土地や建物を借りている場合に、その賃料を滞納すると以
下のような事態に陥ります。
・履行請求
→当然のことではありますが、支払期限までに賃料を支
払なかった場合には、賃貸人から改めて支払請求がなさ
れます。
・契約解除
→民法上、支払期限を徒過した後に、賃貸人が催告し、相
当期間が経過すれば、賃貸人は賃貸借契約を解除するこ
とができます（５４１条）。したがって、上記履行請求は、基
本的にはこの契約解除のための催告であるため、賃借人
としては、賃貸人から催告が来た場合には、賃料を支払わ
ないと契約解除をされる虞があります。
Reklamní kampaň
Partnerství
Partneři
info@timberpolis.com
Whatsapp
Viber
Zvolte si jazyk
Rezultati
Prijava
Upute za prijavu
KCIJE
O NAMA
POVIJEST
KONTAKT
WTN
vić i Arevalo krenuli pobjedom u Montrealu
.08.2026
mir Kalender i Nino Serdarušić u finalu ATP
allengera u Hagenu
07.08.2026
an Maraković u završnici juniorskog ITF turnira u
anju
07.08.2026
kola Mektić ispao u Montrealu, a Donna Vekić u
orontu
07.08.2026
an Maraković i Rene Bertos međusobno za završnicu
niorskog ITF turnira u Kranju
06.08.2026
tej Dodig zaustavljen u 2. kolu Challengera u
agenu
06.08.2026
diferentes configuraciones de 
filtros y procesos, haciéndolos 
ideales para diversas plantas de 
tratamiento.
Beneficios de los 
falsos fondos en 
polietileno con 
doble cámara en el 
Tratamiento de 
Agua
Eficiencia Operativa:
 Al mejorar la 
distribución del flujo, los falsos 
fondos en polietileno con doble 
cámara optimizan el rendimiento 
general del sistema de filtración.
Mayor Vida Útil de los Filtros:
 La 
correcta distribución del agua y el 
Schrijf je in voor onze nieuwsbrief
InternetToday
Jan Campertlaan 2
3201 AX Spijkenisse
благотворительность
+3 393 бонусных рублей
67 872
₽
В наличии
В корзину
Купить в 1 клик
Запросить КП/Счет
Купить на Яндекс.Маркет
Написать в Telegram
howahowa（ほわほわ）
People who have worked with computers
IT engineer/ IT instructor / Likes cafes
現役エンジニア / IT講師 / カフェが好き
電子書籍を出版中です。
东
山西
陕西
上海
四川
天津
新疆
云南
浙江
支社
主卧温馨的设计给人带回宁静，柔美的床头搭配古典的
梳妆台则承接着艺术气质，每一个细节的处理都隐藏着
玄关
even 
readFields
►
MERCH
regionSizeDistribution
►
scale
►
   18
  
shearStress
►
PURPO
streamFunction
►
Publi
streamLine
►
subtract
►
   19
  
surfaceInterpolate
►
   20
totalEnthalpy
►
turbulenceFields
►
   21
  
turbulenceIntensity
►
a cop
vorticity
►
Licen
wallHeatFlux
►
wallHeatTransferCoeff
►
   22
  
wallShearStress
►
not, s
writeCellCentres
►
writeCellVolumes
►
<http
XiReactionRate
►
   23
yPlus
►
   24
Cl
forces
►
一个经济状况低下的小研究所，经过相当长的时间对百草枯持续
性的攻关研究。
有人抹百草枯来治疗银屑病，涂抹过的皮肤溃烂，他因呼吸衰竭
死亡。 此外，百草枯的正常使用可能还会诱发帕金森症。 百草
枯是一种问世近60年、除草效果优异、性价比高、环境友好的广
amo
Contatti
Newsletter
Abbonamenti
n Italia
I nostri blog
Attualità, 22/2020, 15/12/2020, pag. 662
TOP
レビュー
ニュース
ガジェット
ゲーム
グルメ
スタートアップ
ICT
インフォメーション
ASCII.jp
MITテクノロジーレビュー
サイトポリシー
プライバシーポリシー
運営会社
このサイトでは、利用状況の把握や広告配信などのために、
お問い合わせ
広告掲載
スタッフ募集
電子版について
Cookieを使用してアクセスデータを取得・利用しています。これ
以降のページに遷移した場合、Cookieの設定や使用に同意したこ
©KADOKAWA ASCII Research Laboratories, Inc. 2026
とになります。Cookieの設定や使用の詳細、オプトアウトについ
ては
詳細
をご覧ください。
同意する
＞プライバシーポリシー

────────────────

__Exercise objective__: Write the listing out again, word for word, in its entirety.

__Reply to the exercise__:
土地や建物を借りている場合に、その賃料を滞納すると以
下のような事態に陥ります。
・履行請求
→当然のことではありますが、支払期限までに賃料を支
払なかった場合には、賃貸人から改めて支払請求がなさ
れます。
・契約解除
→民法上、支払期限を徒過した後に、賃貸人が催告し、相
当期間が経過すれば、賃貸人は賃貸借契約を解除するこ
とができます（５４１条）。したがって、上記履行請求は、基
本的にはこの契約解除のための催告であるため、賃借人
としては、賃貸人から催告が来た場合には、賃料を支払わ
ないと契約解除をされる虞があります。
Reklamní kampaň
Partnerství
Partneři
info@timberpolis.com
Whatsapp
Viber
Zvolte si jazyk
Rezultati
Prijava
Upute za prijavu
KCIJE
O NAMA
POVIJEST
KONTAKT
WTN
vić i Arevalo krenuli pobjedom u Montrealu
.08.2026
mir Kalender i Nino Serdarušić u finalu ATP
allengera u Hagenu
07.08.2026
an Maraković u završnici juniorskog ITF turnira u
anju
07.08.2026
kola Mektić ispao u Montrealu, a Donna Vekić u
orontu
07.08.2026
an Maraković i Rene Bertos međusobno za završnicu
niorskog ITF turnira u Kranju
06.08.2026
tej Dodig zaustavljen u 2. kolu Challengera u
agenu
06.08.2026
diferentes configuraciones de 
filtros y procesos, haciéndolos 
ideales para diversas plantas de 
tratamiento.
Beneficios de los 
falsos fondos en 
polietileno con 
doble cámara en el 
Tratamiento de 
Agua
Eficiencia Operativa:
 Al mejorar la 
distribución del flujo, los falsos 
fondos en polietileno con doble 
cámara optimizan el rendimiento 
general del sistema de filtración.
Mayor Vida Útil de los Filtros:
 La 
correcta distribución del agua y el 
Schrijf je in voor onze nieuwsbrief
InternetToday
Jan Campertlaan 2
3201 AX Spijkenisse
благотворительность
+3 393 бонусных рублей
67 872
₽
В наличии
В корзину
Купить в 1 клик
Запросить КП/Счет
Купить на Яндекс.Маркет
Написать в Telegram
howahowa（ほわほわ）
People who have worked with computers
IT engineer/ IT instructor / Likes cafes
現役エンジニア / IT講師 / カフェが好き
電子書籍を出版中です。
东
山西
陕西
上海
四川
天津
新疆
云南
浙江
支社
主卧温馨的设计给人带回宁静，柔美的床头搭配古典的
梳妆台则承接着艺术气质，每一个细节的处理都隐藏着
玄关
even 
readFields
►
MERCH
regionSizeDistribution
►
scale
►
   18
  
shearStress
►
PURPO
streamFunction
►
Publi
streamLine
►
subtract
►
   19
  
surfaceInterpolate
►
   20
totalEnthalpy
►
turbulenceFields
►
   21
  
turbulenceIntensity
►
a cop
vorticity
►
Licen
wallHeatFlux
►
wallHeatTransferCoeff
►
   22
  
wallShearStress
►
not, s
writeCellCentres
►
writeCellVolumes
►
<http
XiReactionRate
►
   23
yPlus
►
   24
Cl
forces
►
一个经济状况低下的小研究所，经过相当长的时间对百草枯持续
性的攻关研究。
有人抹百草枯来治疗银屑病，涂抹过的皮肤溃烂，他因呼吸衰竭
死亡。 此外，百草枯的正常使用可能还会诱发帕金森症。 百草
枯是一种问世近60年、除草效果优异、性价比高、环境友好的广
amo
Contatti
Newsletter
Abbonamenti
n Italia
I nostri blog
Attualità, 22/2020, 15/12/2020, pag. 662
TOP
レビュー
ニュース
ガジェット
ゲーム
グルメ
スタートアップ
ICT
インフォメーション
ASCII.jp
MITテクノロジーレビュー
サイトポリシー
プライバシーポリシー
運営会社
このサイトでは、利用状況の把握や広告配信などのために、
お問い合わせ
広告掲載
スタッフ募集
電子版について
Cookieを使用してアクセスデータを取得・利用しています。これ
以降のページに遷移した場合、Cookieの設定や使用に同意したこ
©KADOKAWA ASCII Research Laboratories, Inc. 2026
とになります。Cookieの設定や使用の詳細、オプトアウトについ
ては
詳細
をご覧ください。
同意する
＞プライバシーポリシー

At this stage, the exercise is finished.